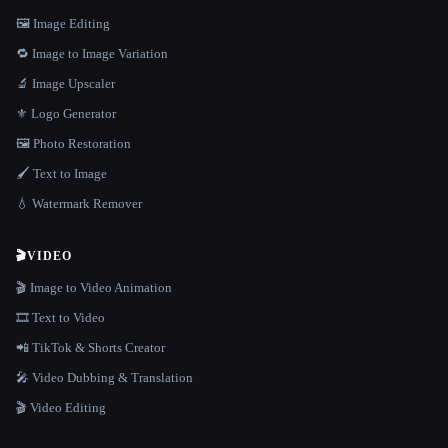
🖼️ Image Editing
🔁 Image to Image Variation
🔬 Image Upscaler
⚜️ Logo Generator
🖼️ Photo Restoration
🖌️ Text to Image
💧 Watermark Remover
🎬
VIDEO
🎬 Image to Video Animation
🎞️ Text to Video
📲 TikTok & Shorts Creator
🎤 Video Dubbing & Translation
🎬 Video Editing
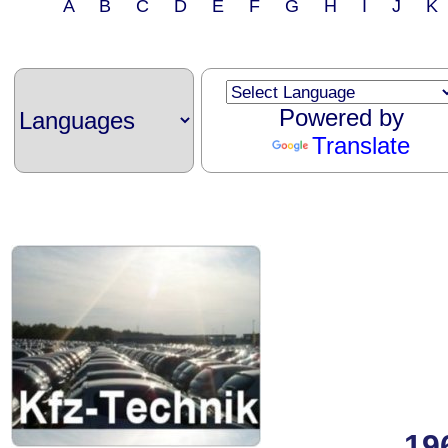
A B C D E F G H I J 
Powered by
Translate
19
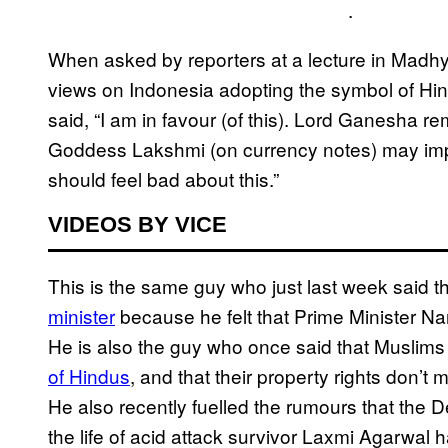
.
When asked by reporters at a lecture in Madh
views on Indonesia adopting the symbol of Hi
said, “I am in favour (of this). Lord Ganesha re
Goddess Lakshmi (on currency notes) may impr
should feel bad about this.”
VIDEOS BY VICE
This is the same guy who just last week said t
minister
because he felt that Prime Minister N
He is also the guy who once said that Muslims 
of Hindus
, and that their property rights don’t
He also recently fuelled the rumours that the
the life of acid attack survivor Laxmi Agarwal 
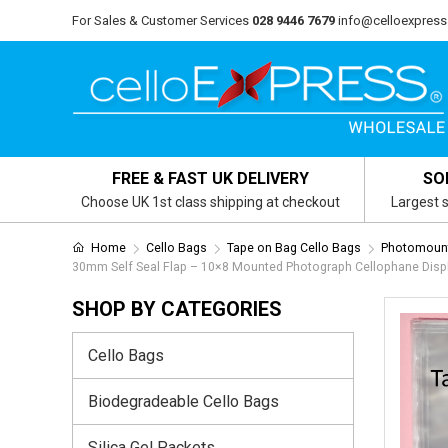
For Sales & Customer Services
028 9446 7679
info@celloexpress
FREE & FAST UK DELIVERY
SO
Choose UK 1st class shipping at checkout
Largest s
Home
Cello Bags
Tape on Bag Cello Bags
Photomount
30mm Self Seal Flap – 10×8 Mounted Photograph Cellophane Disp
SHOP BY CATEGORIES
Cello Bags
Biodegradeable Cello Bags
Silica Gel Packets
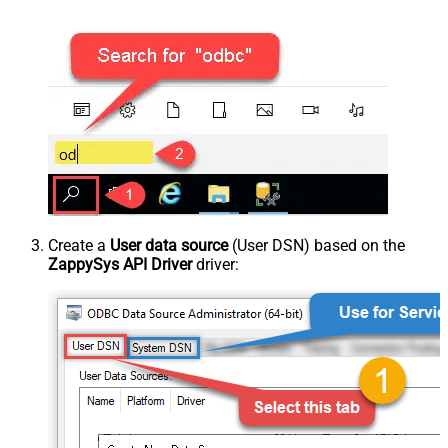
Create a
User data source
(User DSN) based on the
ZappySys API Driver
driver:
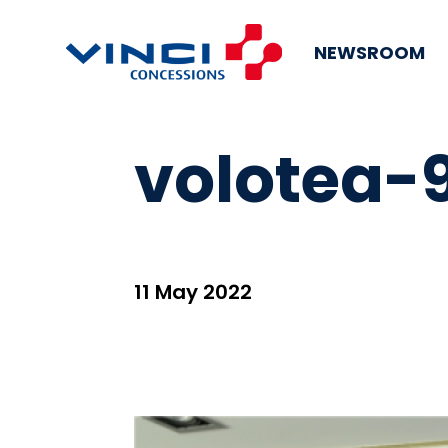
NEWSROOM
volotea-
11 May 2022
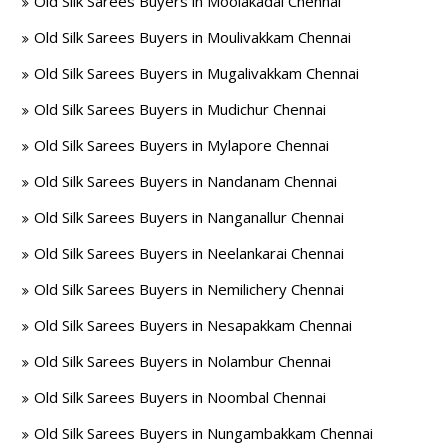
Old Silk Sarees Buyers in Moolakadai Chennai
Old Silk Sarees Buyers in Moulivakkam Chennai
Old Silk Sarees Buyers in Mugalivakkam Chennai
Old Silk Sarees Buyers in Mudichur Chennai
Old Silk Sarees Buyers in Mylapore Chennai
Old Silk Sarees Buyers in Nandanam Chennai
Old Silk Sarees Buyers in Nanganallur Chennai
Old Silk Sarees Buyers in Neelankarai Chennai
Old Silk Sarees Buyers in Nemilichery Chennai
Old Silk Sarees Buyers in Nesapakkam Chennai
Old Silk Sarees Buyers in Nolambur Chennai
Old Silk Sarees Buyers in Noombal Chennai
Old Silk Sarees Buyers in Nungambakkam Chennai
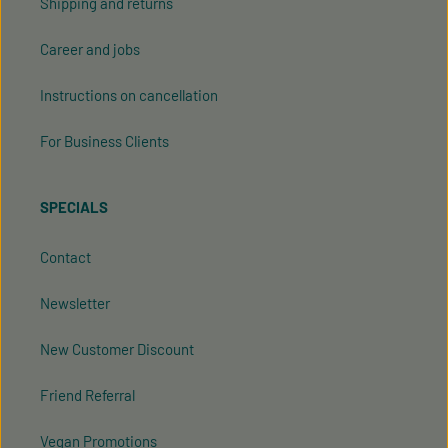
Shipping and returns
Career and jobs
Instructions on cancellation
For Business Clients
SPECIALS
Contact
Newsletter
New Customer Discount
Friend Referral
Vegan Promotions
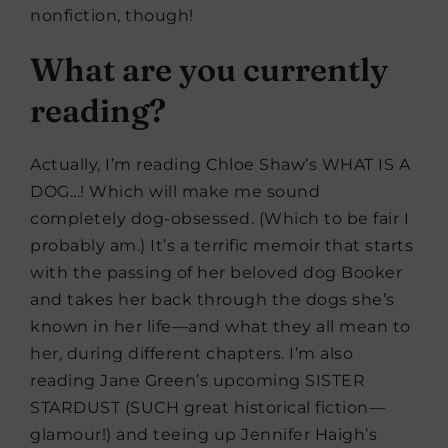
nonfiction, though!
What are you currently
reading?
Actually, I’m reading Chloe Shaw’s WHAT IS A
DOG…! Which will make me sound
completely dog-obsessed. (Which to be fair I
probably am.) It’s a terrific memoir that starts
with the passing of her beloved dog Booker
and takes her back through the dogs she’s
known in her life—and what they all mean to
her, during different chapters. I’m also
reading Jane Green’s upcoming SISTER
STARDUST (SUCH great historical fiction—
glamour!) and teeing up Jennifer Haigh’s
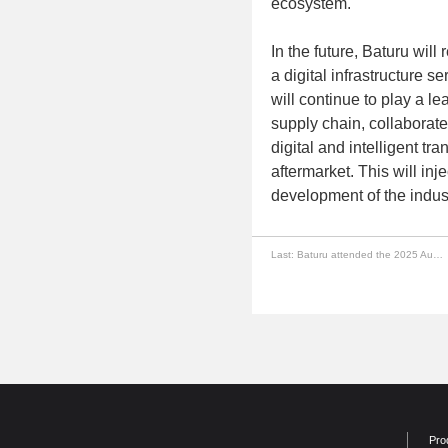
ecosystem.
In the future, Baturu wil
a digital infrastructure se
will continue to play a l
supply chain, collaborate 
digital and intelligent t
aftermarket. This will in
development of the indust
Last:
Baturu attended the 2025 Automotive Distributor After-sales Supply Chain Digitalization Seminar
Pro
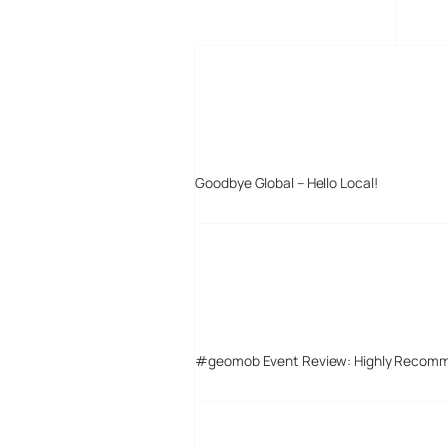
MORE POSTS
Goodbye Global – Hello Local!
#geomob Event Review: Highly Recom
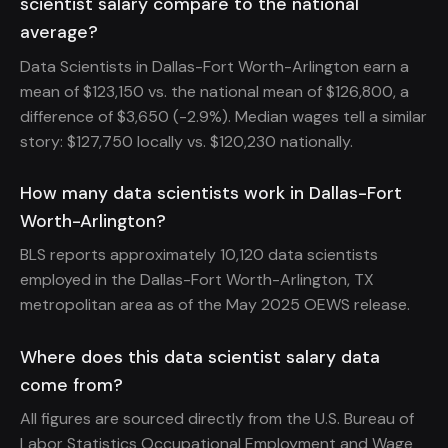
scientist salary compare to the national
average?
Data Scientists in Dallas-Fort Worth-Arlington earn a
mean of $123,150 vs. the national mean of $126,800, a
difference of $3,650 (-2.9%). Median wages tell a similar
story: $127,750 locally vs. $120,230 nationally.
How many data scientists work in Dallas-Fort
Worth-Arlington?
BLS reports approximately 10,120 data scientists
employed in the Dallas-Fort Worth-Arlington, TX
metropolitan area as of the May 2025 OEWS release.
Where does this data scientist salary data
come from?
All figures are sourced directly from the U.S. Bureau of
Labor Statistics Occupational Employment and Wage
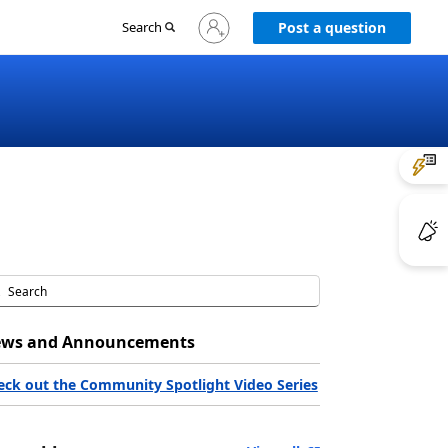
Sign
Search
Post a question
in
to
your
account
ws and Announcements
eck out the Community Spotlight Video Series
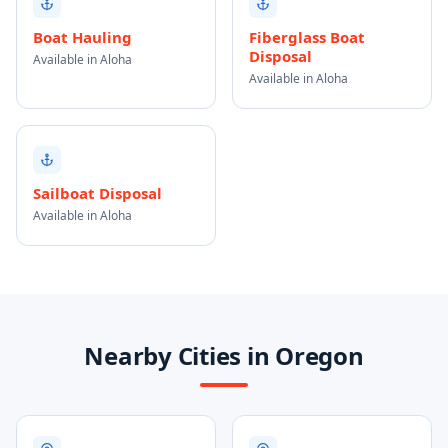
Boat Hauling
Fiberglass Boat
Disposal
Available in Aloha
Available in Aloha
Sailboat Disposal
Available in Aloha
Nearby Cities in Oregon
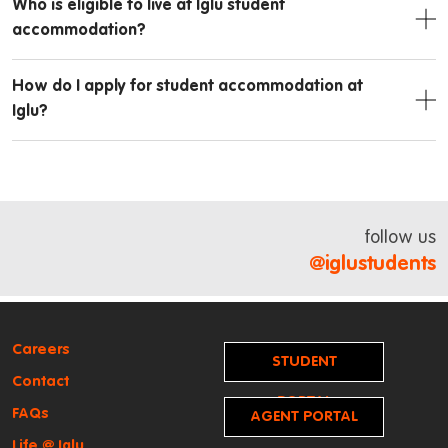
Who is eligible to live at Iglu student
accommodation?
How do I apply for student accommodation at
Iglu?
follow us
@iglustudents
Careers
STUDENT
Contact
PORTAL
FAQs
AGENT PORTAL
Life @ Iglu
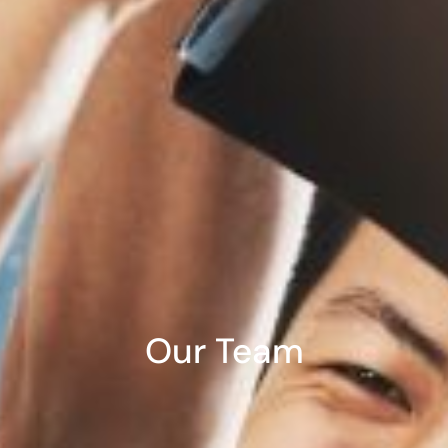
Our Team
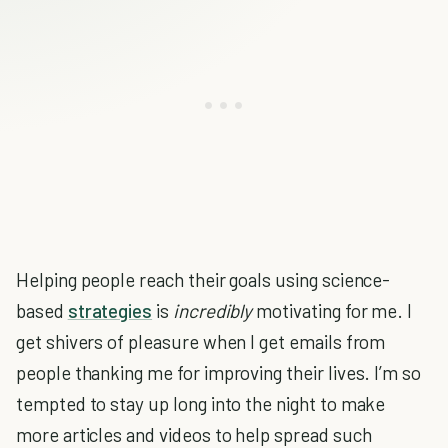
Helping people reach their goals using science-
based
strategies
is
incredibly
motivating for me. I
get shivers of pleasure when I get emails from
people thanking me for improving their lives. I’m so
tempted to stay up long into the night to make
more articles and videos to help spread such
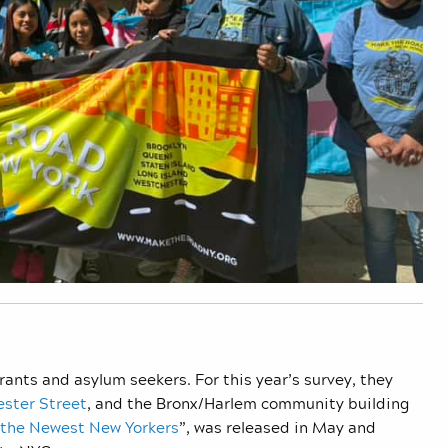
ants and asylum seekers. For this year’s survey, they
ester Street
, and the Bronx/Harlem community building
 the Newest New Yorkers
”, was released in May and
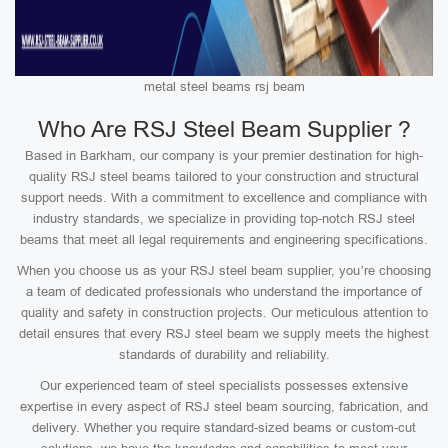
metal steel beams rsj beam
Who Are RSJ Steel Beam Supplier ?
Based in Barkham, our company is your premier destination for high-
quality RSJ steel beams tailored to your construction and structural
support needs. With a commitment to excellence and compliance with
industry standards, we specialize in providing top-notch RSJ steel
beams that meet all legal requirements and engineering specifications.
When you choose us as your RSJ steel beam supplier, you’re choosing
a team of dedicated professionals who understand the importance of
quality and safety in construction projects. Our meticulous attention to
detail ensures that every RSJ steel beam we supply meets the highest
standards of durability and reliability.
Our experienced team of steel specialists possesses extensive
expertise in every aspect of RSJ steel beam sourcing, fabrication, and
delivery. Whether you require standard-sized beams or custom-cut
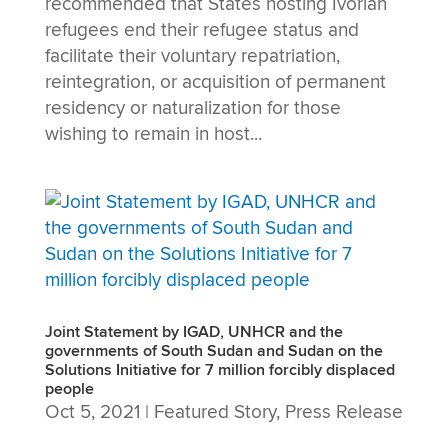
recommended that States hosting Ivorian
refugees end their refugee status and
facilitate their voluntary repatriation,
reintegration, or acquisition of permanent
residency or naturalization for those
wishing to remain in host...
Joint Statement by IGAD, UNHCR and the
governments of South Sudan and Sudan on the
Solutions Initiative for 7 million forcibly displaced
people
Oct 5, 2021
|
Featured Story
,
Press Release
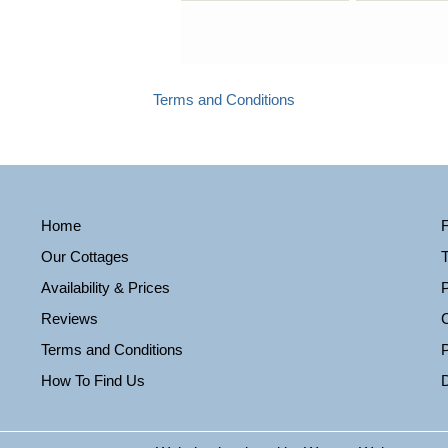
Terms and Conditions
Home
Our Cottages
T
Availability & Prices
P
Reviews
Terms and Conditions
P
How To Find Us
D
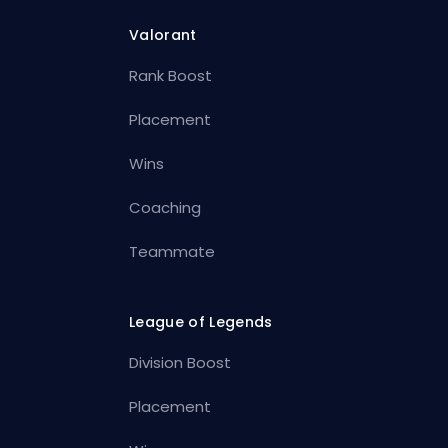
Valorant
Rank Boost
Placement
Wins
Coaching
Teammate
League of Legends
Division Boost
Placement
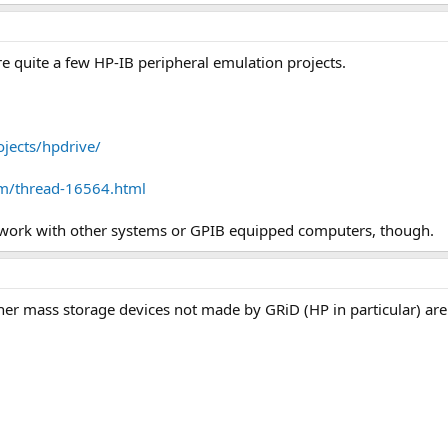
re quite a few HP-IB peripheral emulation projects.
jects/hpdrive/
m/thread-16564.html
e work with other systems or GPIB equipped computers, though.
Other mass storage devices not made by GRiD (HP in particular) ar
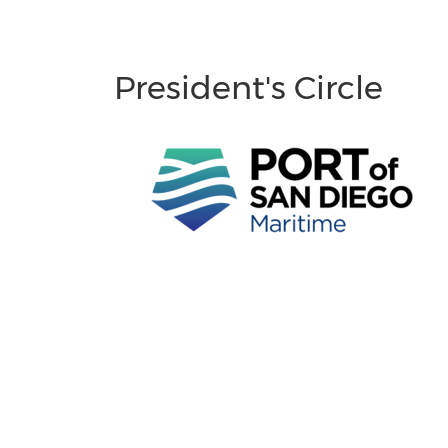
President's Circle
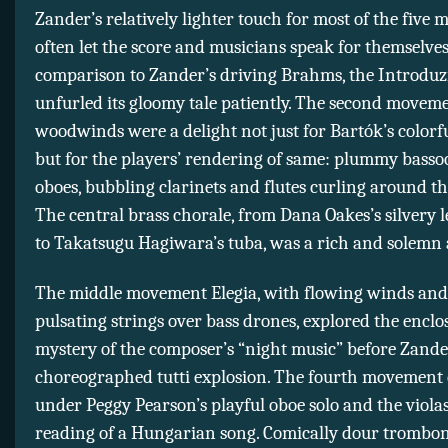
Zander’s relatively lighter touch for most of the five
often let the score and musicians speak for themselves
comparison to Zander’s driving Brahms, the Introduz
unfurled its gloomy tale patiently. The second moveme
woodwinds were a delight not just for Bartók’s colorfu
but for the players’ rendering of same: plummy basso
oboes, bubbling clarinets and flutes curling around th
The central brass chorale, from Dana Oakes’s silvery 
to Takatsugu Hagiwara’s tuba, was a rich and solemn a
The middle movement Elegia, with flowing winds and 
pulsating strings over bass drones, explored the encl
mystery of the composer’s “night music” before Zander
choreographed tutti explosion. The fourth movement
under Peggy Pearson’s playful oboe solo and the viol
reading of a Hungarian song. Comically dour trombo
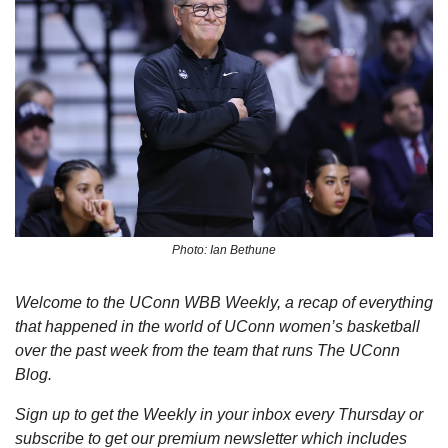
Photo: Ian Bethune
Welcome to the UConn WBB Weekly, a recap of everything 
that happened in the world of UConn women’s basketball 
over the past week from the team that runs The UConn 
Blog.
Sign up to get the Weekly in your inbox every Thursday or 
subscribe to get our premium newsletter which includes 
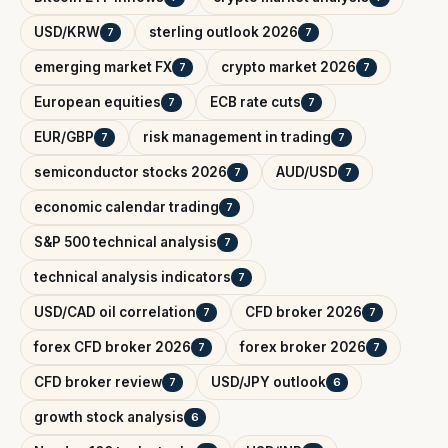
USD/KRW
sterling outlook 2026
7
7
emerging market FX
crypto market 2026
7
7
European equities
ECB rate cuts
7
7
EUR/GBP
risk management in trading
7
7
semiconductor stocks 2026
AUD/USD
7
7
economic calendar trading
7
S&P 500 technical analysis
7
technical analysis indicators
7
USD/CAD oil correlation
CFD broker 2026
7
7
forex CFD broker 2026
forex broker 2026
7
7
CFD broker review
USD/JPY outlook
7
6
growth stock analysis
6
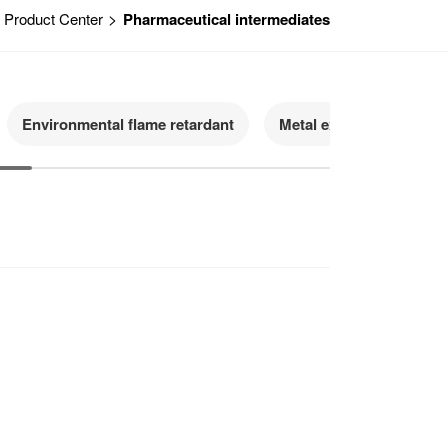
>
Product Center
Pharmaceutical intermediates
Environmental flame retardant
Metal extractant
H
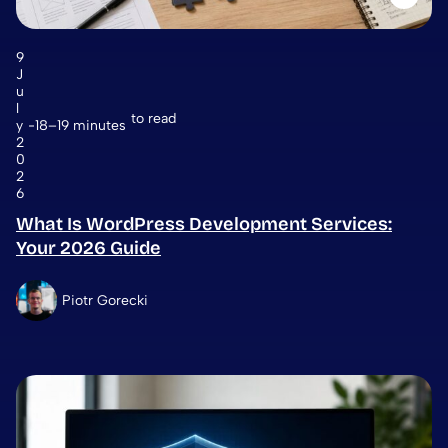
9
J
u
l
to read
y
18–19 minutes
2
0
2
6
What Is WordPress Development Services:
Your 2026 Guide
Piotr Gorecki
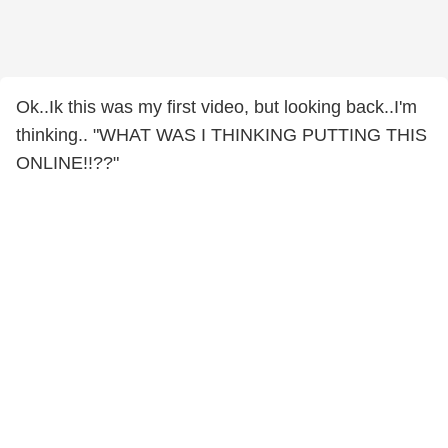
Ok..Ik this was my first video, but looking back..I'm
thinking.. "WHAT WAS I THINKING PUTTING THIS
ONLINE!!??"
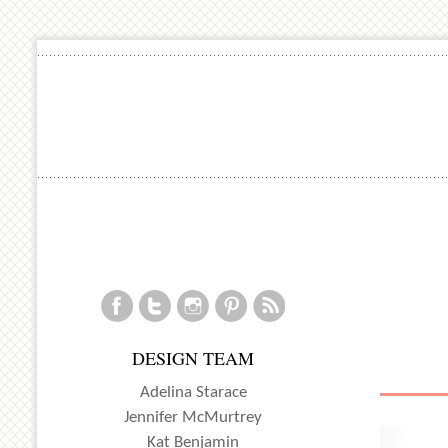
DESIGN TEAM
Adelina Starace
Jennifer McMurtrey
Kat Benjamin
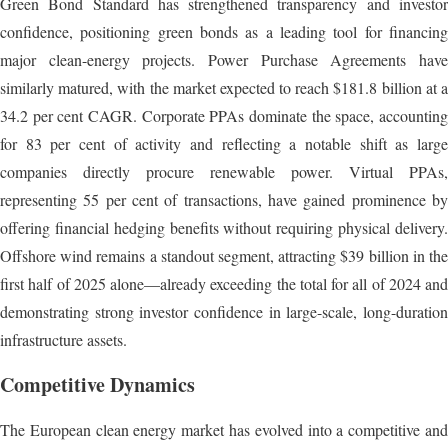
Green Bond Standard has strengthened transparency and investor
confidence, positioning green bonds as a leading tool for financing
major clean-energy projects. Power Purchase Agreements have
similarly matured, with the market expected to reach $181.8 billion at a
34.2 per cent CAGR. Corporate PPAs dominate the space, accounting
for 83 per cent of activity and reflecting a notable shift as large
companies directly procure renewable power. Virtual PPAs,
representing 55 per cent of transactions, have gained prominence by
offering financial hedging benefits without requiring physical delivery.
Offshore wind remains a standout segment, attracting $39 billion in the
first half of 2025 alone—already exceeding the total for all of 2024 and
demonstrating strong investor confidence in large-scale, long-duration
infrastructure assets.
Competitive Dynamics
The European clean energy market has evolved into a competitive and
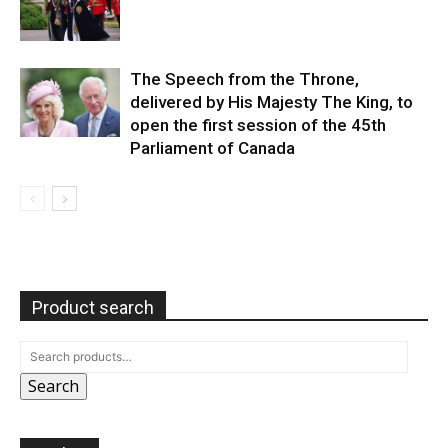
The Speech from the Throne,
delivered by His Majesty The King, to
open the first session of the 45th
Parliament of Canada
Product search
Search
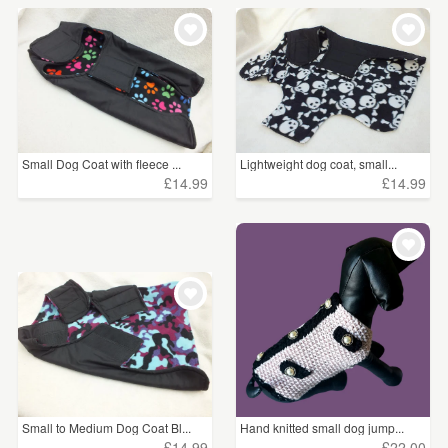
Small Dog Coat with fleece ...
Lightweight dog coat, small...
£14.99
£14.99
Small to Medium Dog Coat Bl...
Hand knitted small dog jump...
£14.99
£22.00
——————————
Assignment: Go back to the lines above and output, exactly as they stand, the ones from the line containing "Old Silk Sarees Buyers in Mylapore Chennai" to the line containing "and takes her back through the dogs she’s". Leave all pictures behind.

The answer:
Old Silk Sarees Buyers in Mylapore Chennai
Old Silk Sarees Buyers in Nandanam Chennai
Old Silk Sarees Buyers in Nanganallur Chennai
Old Silk Sarees Buyers in Neelankarai Chennai
Old Silk Sarees Buyers in Nemilichery Chennai
Old Silk Sarees Buyers in Nesapakkam Chennai
Old Silk Sarees Buyers in Nolambur Chennai
Old Silk Sarees Buyers in Noombal Chennai
Old Silk Sarees Buyers in Nungambakkam Chennai
Shipping and returns
Career and jobs
Instructions on cancellation
For Business Clients
SPECIALS
Contact
Newsletter
New Customer Discount
Friend Referral
Vegan Promotions
nonfiction, though!
What are you currently
reading?
Actually, I’m reading Chloe Shaw’s WHAT IS A
DOG…! Which will make me sound
completely dog-obsessed. (Which to be fair I
probably am.) It’s a terrific memoir that starts
with the passing of her beloved dog Booker
and takes her back through the dogs she’s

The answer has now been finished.